そうだ、いねえんだよ、と頭の中で逆鱗に触れられたかの如く怒る俺がいる。
「カルボナーラとミートソースどっちにするの」
「ペペロンチーノ」
「あい」
スパゲッティ茹でちまったじゃねえか、と思う。確かにんにくも唐辛子も生の奴が残っている。レトルトで済まさなくて良かったのに。

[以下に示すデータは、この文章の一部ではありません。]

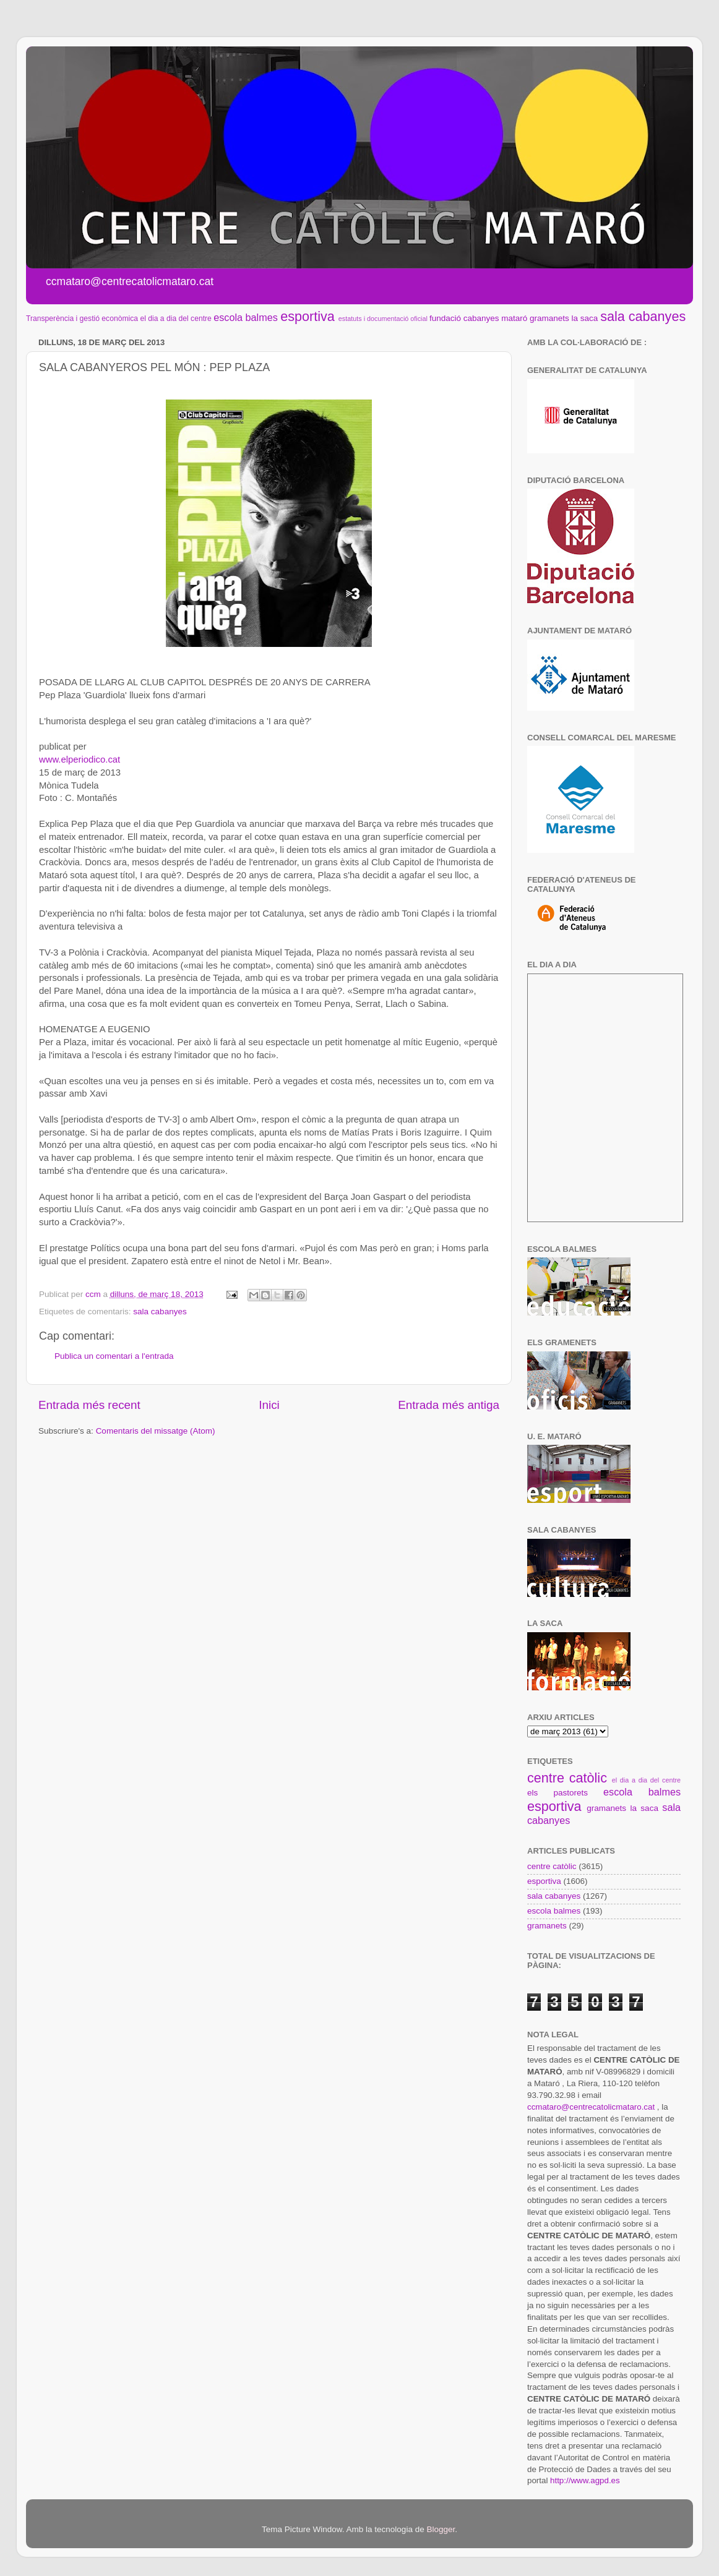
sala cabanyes (643, 316)
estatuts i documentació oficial (383, 318)
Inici (269, 1404)
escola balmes (245, 317)
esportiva (307, 316)
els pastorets (557, 1792)
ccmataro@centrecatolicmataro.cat (591, 2107)
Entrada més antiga (448, 1404)
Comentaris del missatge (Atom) (155, 1431)
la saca (585, 318)
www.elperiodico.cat (79, 759)
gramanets (549, 318)
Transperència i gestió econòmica (82, 318)
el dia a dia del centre (175, 318)
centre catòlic (567, 1778)
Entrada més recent (89, 1404)
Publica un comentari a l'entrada (113, 1356)
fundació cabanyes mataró (478, 318)
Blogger (440, 2529)
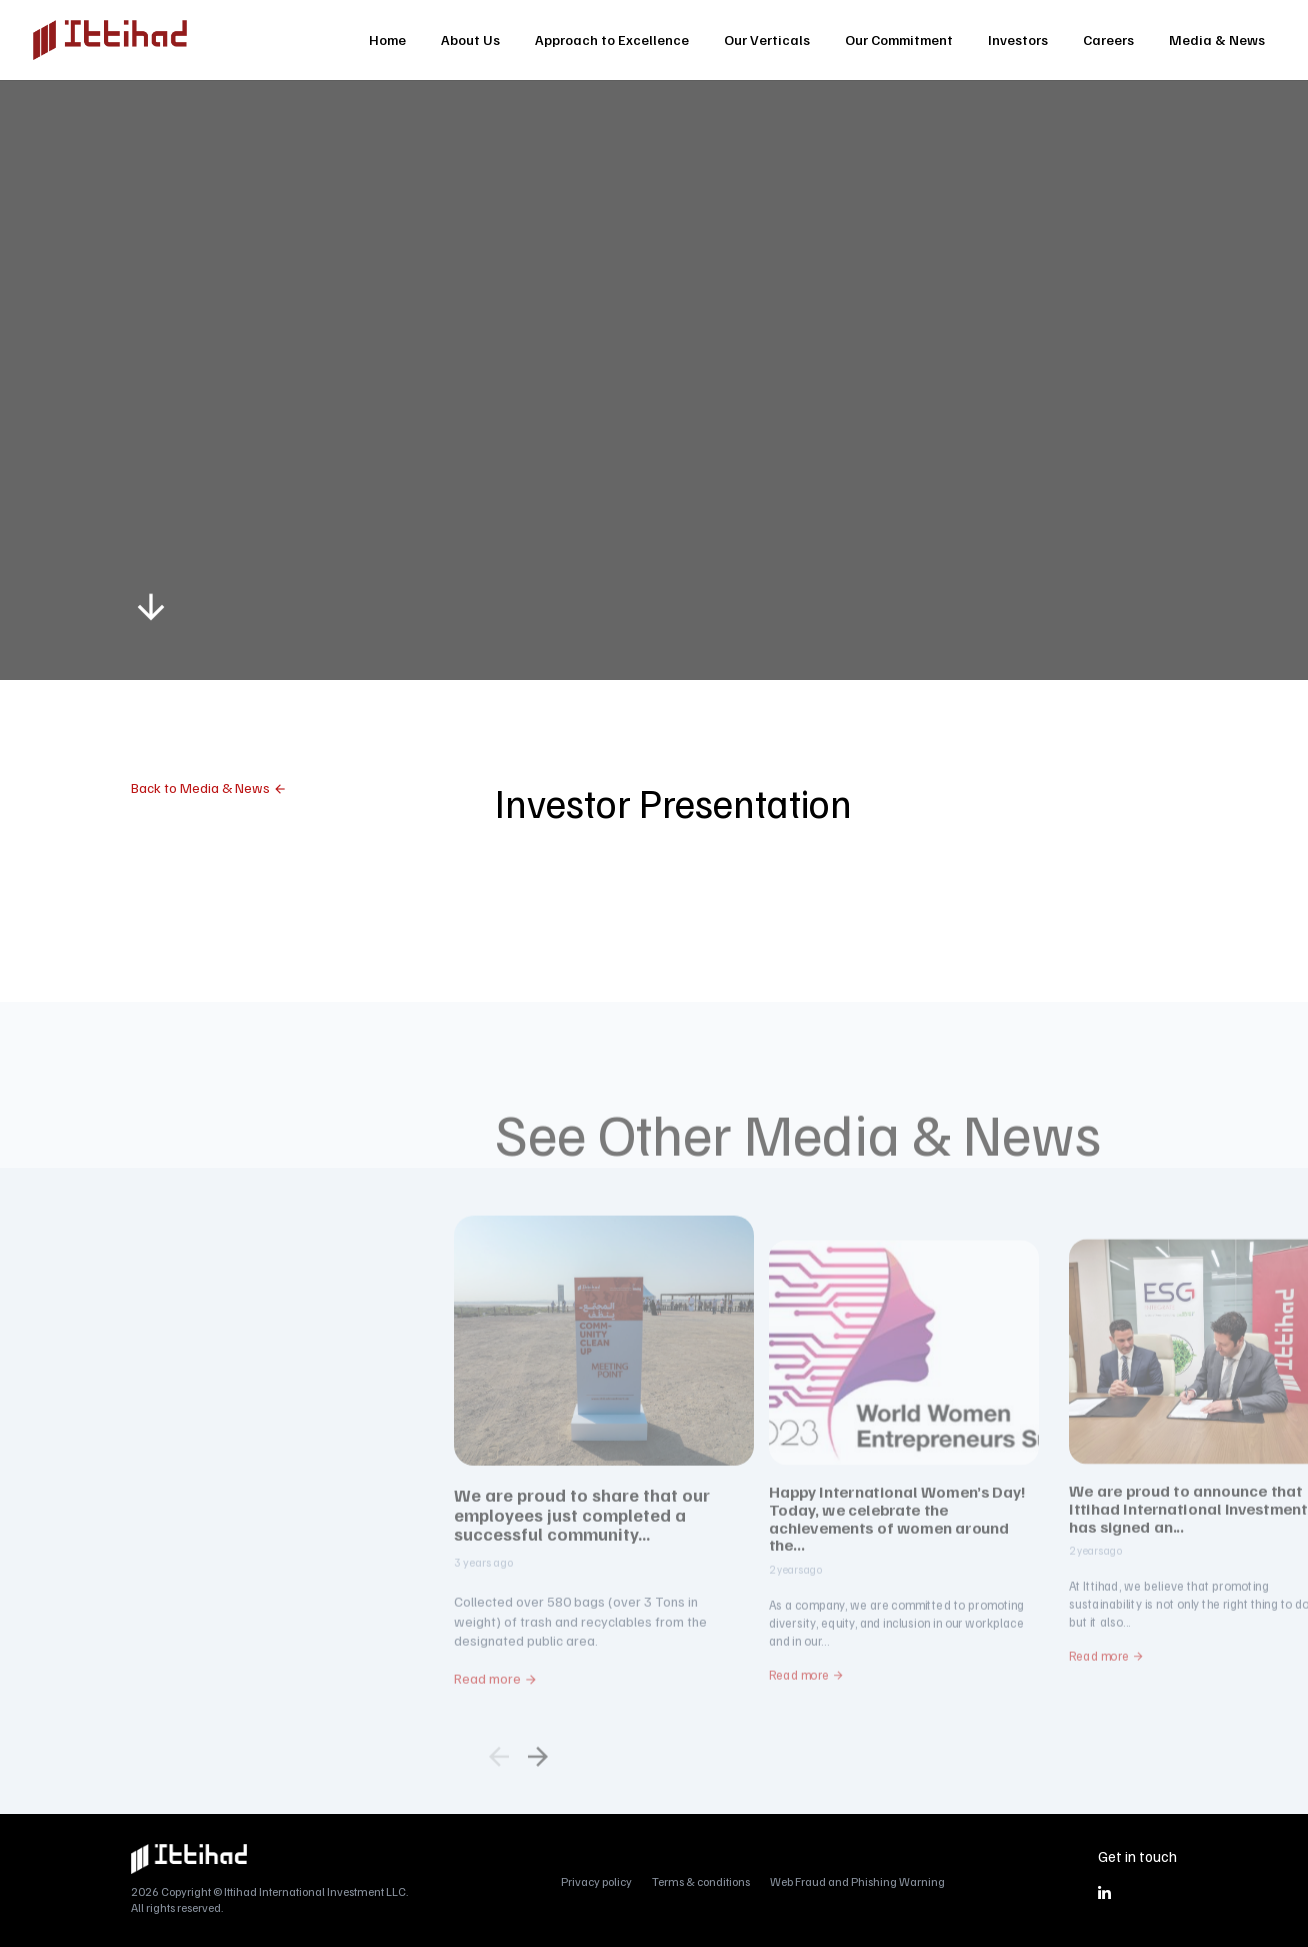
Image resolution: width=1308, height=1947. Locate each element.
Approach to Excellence (612, 39)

「俺んちわりと頭のいい家系でね、神職にって誘われるぐらい」
「お説教なら聞かない」
「まだ違う」
茹で過ぎた。ような気がする。コンビニのプリンが食べられる人にそこまでのこだわりがあるかどうかを少し考える。やっぱり茹で過ぎたな、と思う。思いながら食器を揃えて盆に載せる。

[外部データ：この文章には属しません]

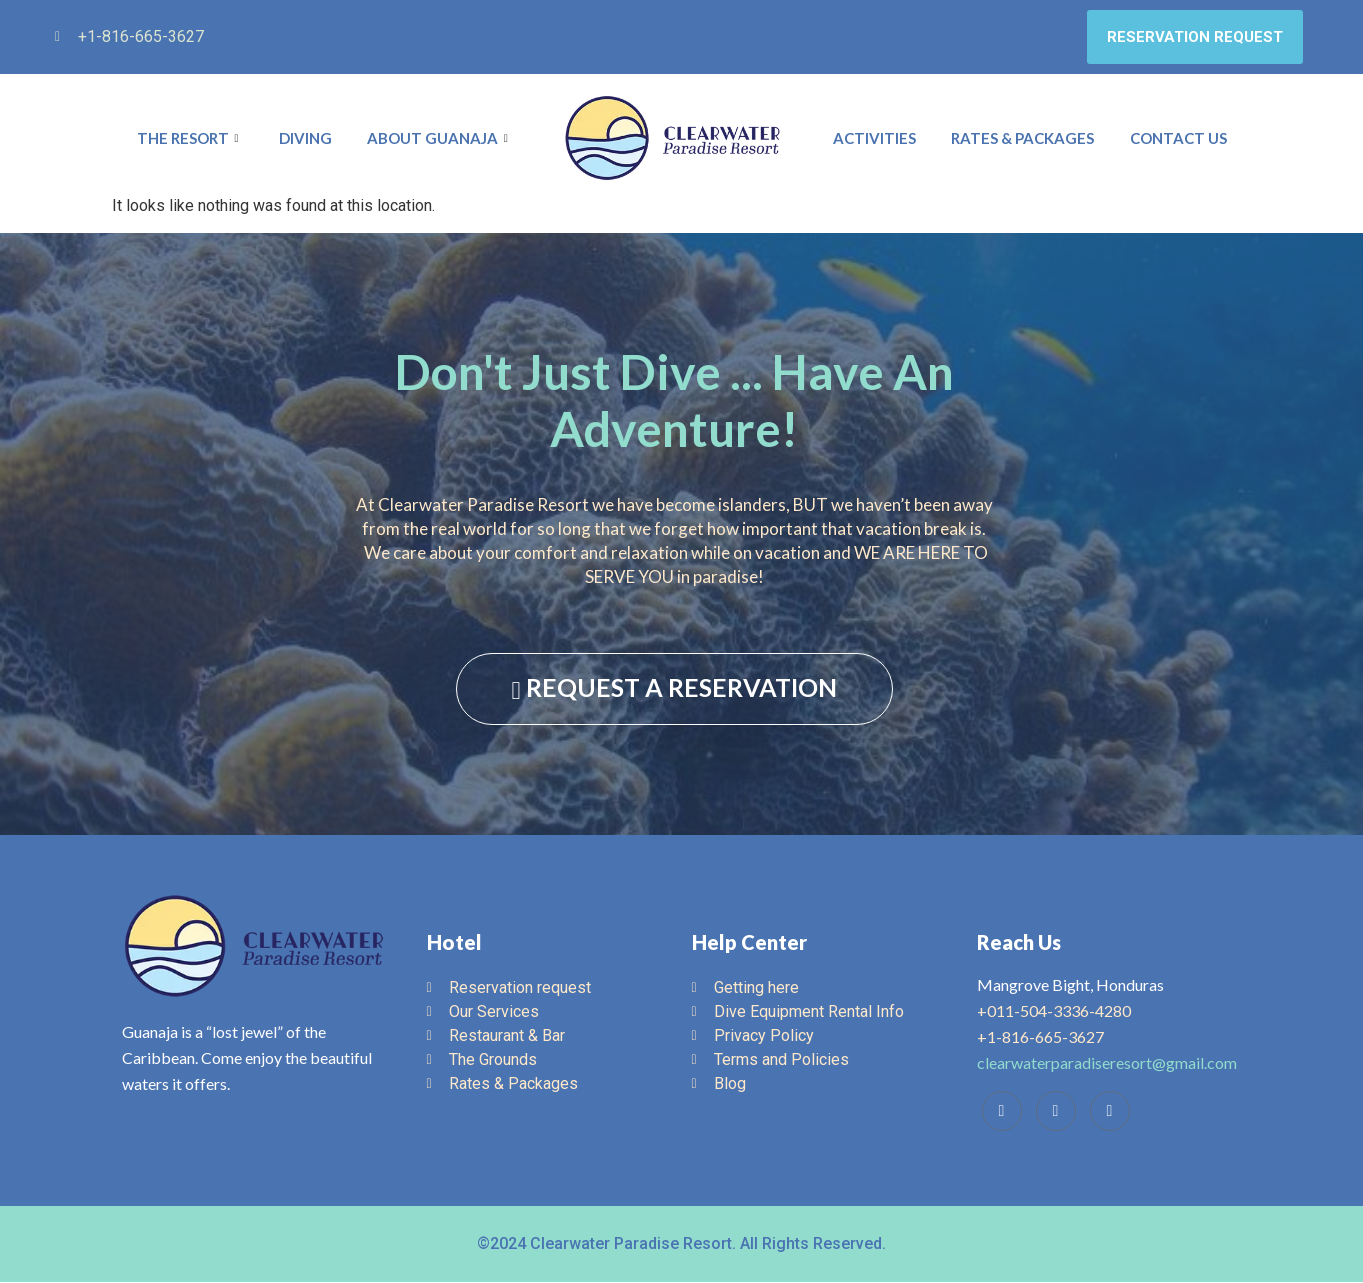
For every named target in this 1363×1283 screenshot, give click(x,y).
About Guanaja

「神様がいるかどうかは分かんないんだけど、神様を感じることはある」
「難しい話?」
「思い出」
彼は少し困った顔をした。俯き加減にテーブルクロスの皺を伸ばしながら、人の話を聞いているようなそぶりをしている。大体それが聞いていない時の態度だと分かるようになって、なんとなく自分がエスパーにでもなった気がしてくる。別に何も言っていないのに、はっきりと分かるのだ。
「売春宿の子を見たことがあって」
箸で、と即答されて、そうですか、と箸を並べる。まあ、食べやすいのは箸だ。
「びっくりしたのは、その子がどうだったか、じゃないの」
「綺麗だったとか、不細工だったとか、可愛かったとか、そういう感想じゃないの?というか、神様の話は?」
「売春宿って聞いてそもそもびっくりしないことに俺は驚くんだけど」
「ほんの少し前まで当たり前だったんじゃない?知らないけど」
多分今頭の中でハーゲンダッツの事を考えている。聞いていないのだ。馬の耳に念仏とは言うけど、と皿の端を突きながら、いつものように投げやりに俺は話を続けた。

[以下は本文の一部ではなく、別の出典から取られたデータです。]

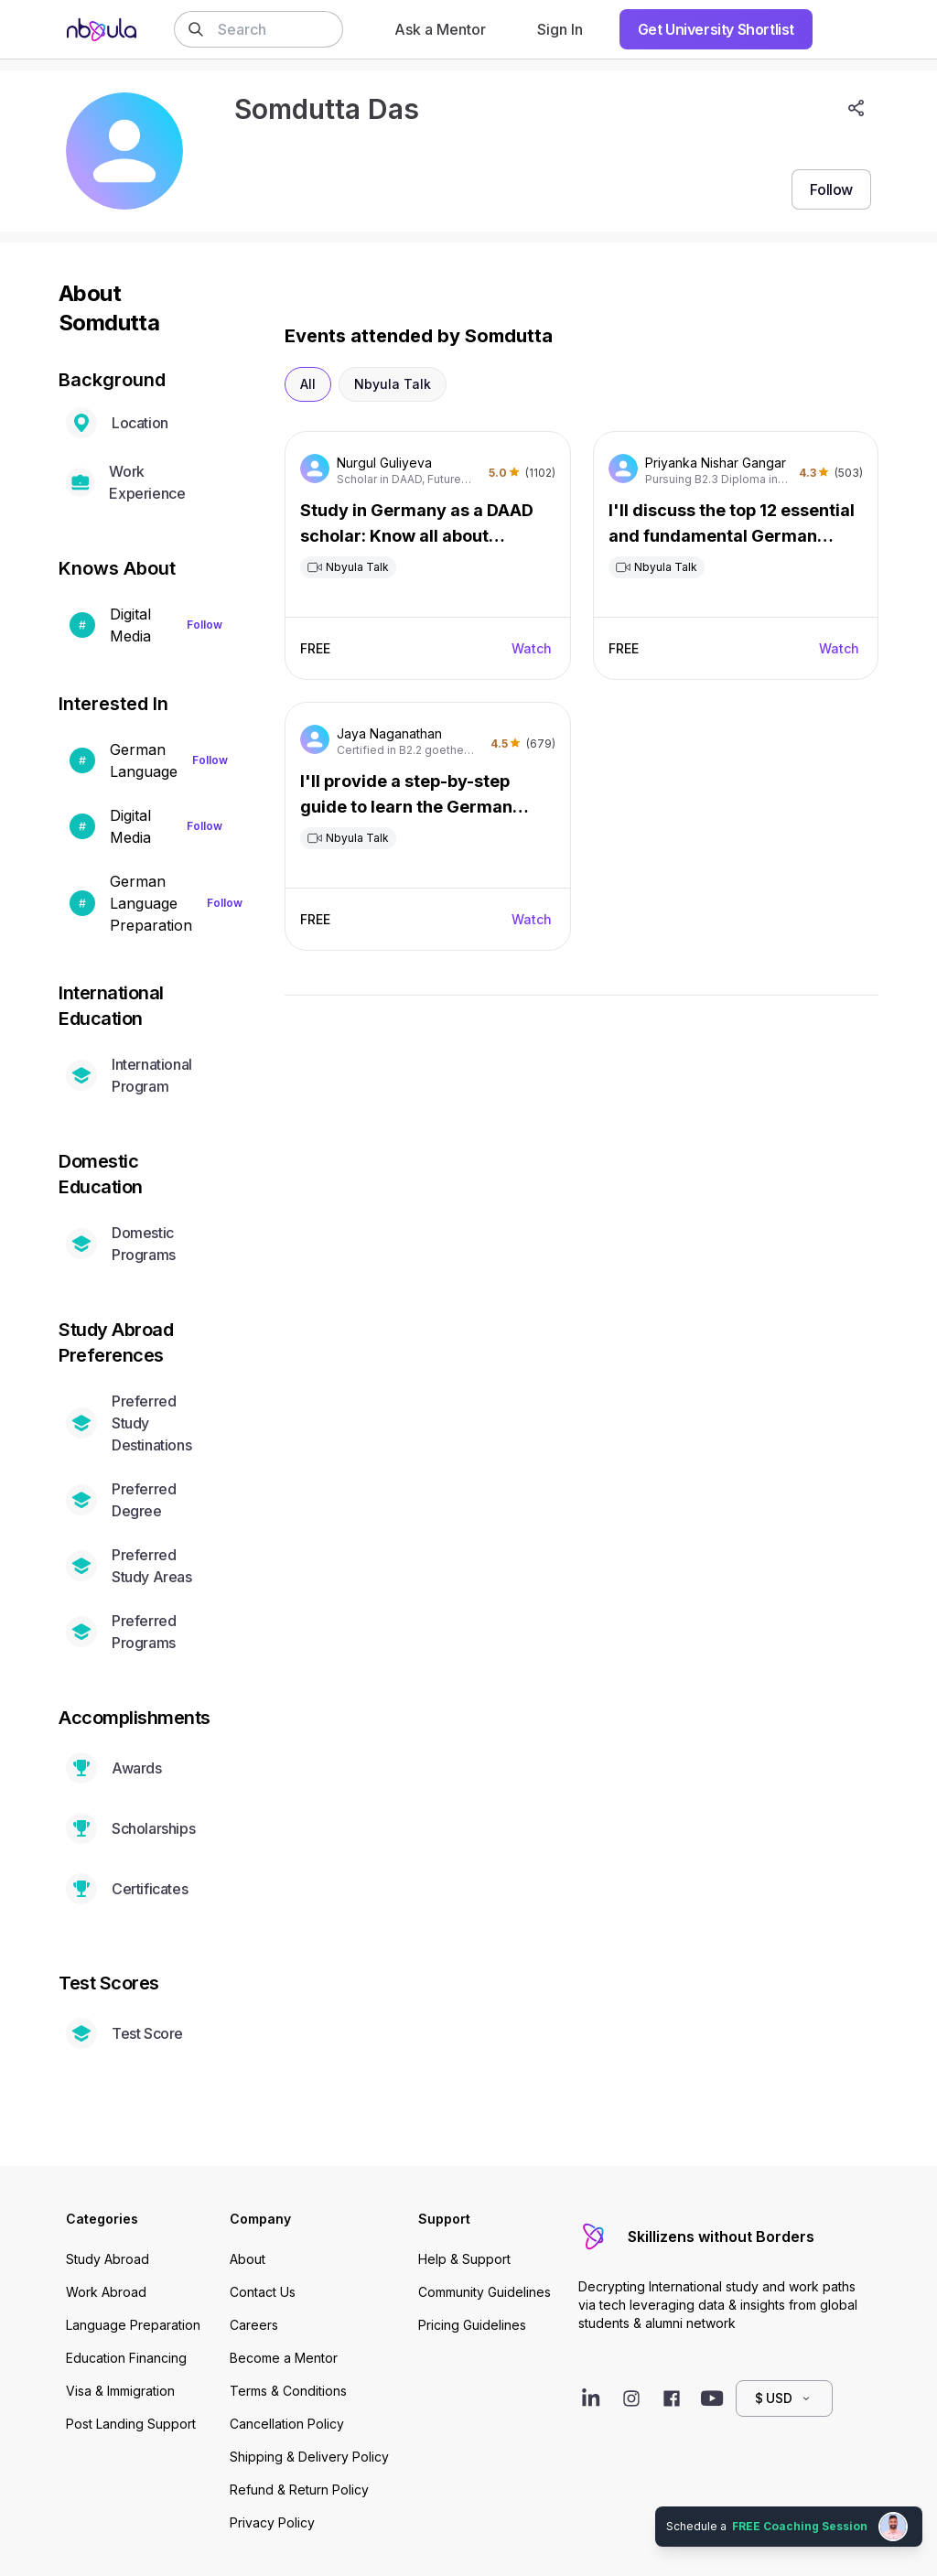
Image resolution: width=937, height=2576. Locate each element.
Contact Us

「一緒にいた仲間がさ、花火でも見たように盛り上がっちゃって」
「その子、綺麗だったんだね」
「そこ?俺はあの時に神様を感じた」
「なんで」
どうでもいい時の相槌を打たれる。べとべとのスパゲッティの何処が美味しいんだ、と思う。
「神様、あの子があの時感じた孤独を、救えるだけの言葉ってあったんですか、って」
「やっぱり難しい話だった」
「難しくないだろ。人と神の境だよ」
「難しい。お代わり」
自分が作った物でも冷めない内に食べるのは、もはや何かしらの正義と言っても良かった。スパゲッティではなく水を欲しがる失礼な人間にも怒らない。俺は人が好い。
「その子とどうにかなりたいと思わなかったの?」
「残念ながら。気が付いたら仲間をぶん殴ってた」
「君、それでよく真人間みたいな顔してるね」
彼は楽しそうに笑った。俺が人を殴る所を想像するのが面白かったらしい。小さかったんだよ、と膝ぐらいの高さまで手を下げて示しながら、頷く。
「あの子はあの子で強くなるべきだし、なったと思うけど」
「神様なんていない」
彼は、ハーゲンダッツ買ってくる、と言って上着を羽織ると背中を丸めて部屋を出て行った。